El presidente de Repsol, Antonio Brufau, aseguró que con el acuerdo se da “un gran paso para Galicia y su futuro industrial” y que punta Langosteira será un “ejemplo de competitividad”. Destacó que la industria es el sector económico que ha generado una mayor inversión en Galicia en los últimos años y que el refinado de petróleo es “imprescindible para la transición energética y la descarbonización.
El traslado de la actividad portuaria con productos sólidos como el azufre y el carbón de coque se acordó en 2013 y se completó en 2017. Las descargas de crudo se llevan a cabo en Langosteira desde 2023 y hacen posible que sea ya el puerto gallego con mayor movimiento de mercancías. Para efectuar esos traslados se hizo una inversión de 126 millones.

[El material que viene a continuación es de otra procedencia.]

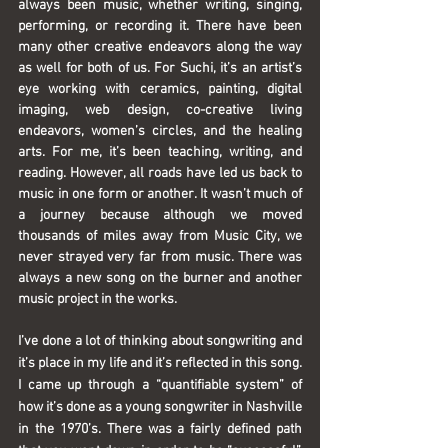
always been music, whether writing, singing, 
performing, or recording it. There have been 
many other creative endeavors along the way 
as well for both of us. For Suchi, it’s an artist’s 
eye working with ceramics, painting, digital 
imaging, web design, co-creative living 
endeavors, women’s circles, and the healing 
arts. For me, it’s been teaching, writing, and 
reading. However, all roads have led us back to 
music in one form or another. It wasn’t much of 
a journey because although we moved 
thousands of miles away from Music City, we 
never strayed very far from music. There was 
always a new song on the burner and another 
music project in the works.
I’ve done a lot of thinking about songwriting and 
it’s place in my life and it’s reflected in this song. 
I came up through a “quantifiable system” of 
how it’s done as a young songwriter in Nashville 
in the 1970’s. There was a fairly defined path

El acuerdo firmado ahora hará posible trasladar a la dársena exterior el resto de actividades portuarias de la compañía mediante una inversión de 140 millones de euros que deberá concluir a finales de 2027, momento en que termina la concesión que posee en la zona de San Diego. El pacto con el Puerto implica además ampliar hasta los 50 años la concesión de Repsol en el puerto exterior, que inicialmente era de 35 años, así como que la superficie ocupada allí sea de 127.000 metros cuadrados entre el suelo y la lámina de agua.
Para hacer posible el traslado de toda la actividad portuaria a Langosteira, Repsol deberá ampliar allí el área de bombeo, instalar nuevas interconexiones con el poliducto que llega hasta la refinería e infraestructuras en el pantalán actual, que dispondrá además de un nuevo punto de atraque para los petroleros, con la posibilidad incluso de que se añada un tercero. A esto habrá que unir actuaciones en la propia refinería para adaptarla a las nuevas exigencias.
En el acto de presentación del acuerdo, el alcalde de Arteixo, Carlos Calvelo, reivindicó que “la industria debe convivir con el territorio” y que los vecinos de su municipio “deben ser compensados” por las infraestructuras que se construyen en el mismo “con los mejores servicios que se puedan ofrecer”.
Reprochó que la autovía de conexión con el puerto exterior no pueda ser utilizada por los residentes en Arteixo y apeló a la experiencia del secretario de Estado de Transportes, José Antonio Santano, como alcalde de Irún para solicitarle interlocución con el Ministerio de Fomento, con cuyo titular aseguró que no pudo reunirse en sus quince años como regidor arteixán.
“Conmigo puedes contar en la escucha”, le contestó Santano en su intervención, en la que dijo que A Coruña ha “hecho unos deberes que en otros lugares no se han podido hacer”, en referencia al traslado de actividades portuarias que se realizan en el casco urbano. “Empieza a verse un sueño”, manifestó sobre la transformación de los muelles, mientras que sobre el traslado de Repsol señaló que “se está asegurando la continuidad de la actividad del puerto”.
La alcaldesa de A Coruña, Inés Rey, puso de relieve la “vocación” de la ciudad “por estar siempre a la vanguardia” y que Coruña Marítima “representa el diálogo entre las administraciones”, ya que considera que la segunda gran modernización de la ciudad “no se puede hacer en solitario”.
Para el presidente de la Xunta, Alfonso Rueda, no se da suficiente importancia al hecho de que el acuerdo sea para completar el traslado de Repsol porque como dijo Brufau “en otros lugares ni siquiera se empezó”. También se refirió a las palabras del presidente de Repsol sobre el valor de la industria y las contrastó con la oposición a algunos proyectos de este tipo, de la que dijo que hace “muchísimo daño”.